* _Task goal_
Leave the images aside and repeat the whole listing exactly.
### Record set ###
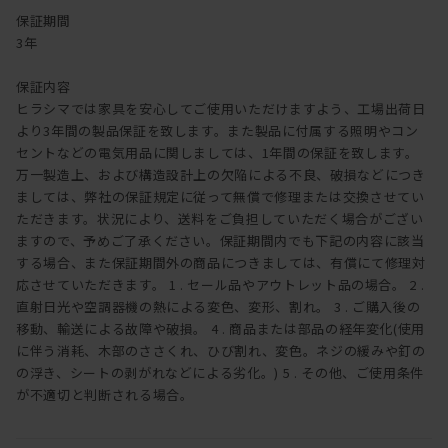
保証期間
3年
保証内容
ヒラシマでは家具を安心してご使用いただけますよう、工場出荷日
より3年間の製品保証を致します。また製品に付属する照明やコン
セントなどの電気用品に関しましては、1年間の保証を致します。
万一製造上、および構造設計上の欠陥による不良、破損などにつき
ましては、弊社の保証規定に従って無償で修理または交換させてい
ただきます。状況により、送料をご負担していただく場合がござい
ますので、予めご了承ください。保証期間内でも下記の内容に該当
する場合、また保証期間外の商品につきましては、有償にて修理対
応させていただきます。 1 . セール品やアウトレット品の場合。 2 .
直射日光や空調器機の熱による変色、変形、割れ。 3 . ご購入後の
移動、輸送による故障や破損。 4 . 商品または部品の経年変化(使用
に伴う消耗、木部のささくれ、ひび割れ、変色。ネジの緩みや釘の
の浮き、シートの剥がれなどによる劣化。) 5 . その他、ご使用条件
が不適切と判断される場合。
###
* _Result for this exercise_
保証期間
3年
保証内容
ヒラシマでは家具を安心してご使用いただけますよう、工場出荷日
より3年間の製品保証を致します。また製品に付属する照明やコン
セントなどの電気用品に関しましては、1年間の保証を致します。
万一製造上、および構造設計上の欠陥による不良、破損などにつき
ましては、弊社の保証規定に従って無償で修理または交換させてい
ただきます。状況により、送料をご負担していただく場合がござい
ますので、予めご了承ください。保証期間内でも下記の内容に該当
する場合、また保証期間外の商品につきましては、有償にて修理対
応させていただきます。 1 . セール品やアウトレット品の場合。 2 .
直射日光や空調器機の熱による変色、変形、割れ。 3 . ご購入後の
移動、輸送による故障や破損。 4 . 商品または部品の経年変化(使用
に伴う消耗、木部のささくれ、ひび割れ、変色。ネジの緩みや釘の
の浮き、シートの剥がれなどによる劣化。) 5 . その他、ご使用条件
が不適切と判断される場合。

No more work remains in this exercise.